District: Northumberland (Unitary Authority)

Parish: Chollerton

National Grid Reference: NY 94642 76088


Legacy Record - This information may be included in the List Entry Details.

Reasons for Designation

In Cumbria and Northumberland several distinctive types of native settlements dating to the Roman period have been identified. The majority were small, non- defensive, enclosed homesteads or farms. In many areas they were of stone construction, although in the coastal lowlands timber-built variants were also common. In much of Northumberland, especially in the Cheviots, the enclosures were curvilinear in form. Further south a rectangular form was more common. Elsewhere, especially near the Scottish border, another type occurs where the settlement enclosure was `scooped' into the hillslope. Frequently the enclosures reveal a regularity and similarity of internal layout. The standard layout included one or more stone round-houses situated towards the rear of the enclosure, facing the single entranceway. In front of the houses were pathways and small enclosed yards. Homesteads normally had only one or two houses, but larger enclosures could contain as many as six. At some sites the settlement appears to have grown, often with houses spilling out of the main enclosure and clustered around it. At these sites up to 30 houses may be found. In the Cumbrian uplands the settlements were of less regimented form and unenclosed clusters of houses of broadly contemporary date are also known. These homesteads were being constructed and used by non-Roman natives throughout the period of the Roman occupation. Their origins lie in settlement forms developed before the arrival of the Romans. These homesteads are common throughout the uplands where they frequently survive as well-preserved earthworks. In lowland coastal areas they were also originally common, although there they can frequently only be located through aerial photography. All homestead sites which survive substantially intact will normally be identified as nationally important.

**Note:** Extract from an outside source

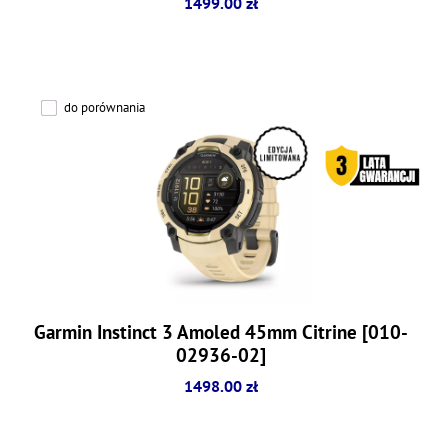
1499.00 zł
do porównania
Garmin Instinct 3 Amoled 45mm Citrine [010-
02936-02]
1498.00 zł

Blue Crags hillfort survives well, despite the loss of the northern rampart. Limited excavation has confirmed that settlement remains within the interior of the site are extensive and well preserved. The survival of visible internal sub-divisions makes this an unusual monument which will contribute significantly to study of prehistoric/Romano-British settlement patterns in this area.


Legacy Record - This information may be included in the List Entry Details.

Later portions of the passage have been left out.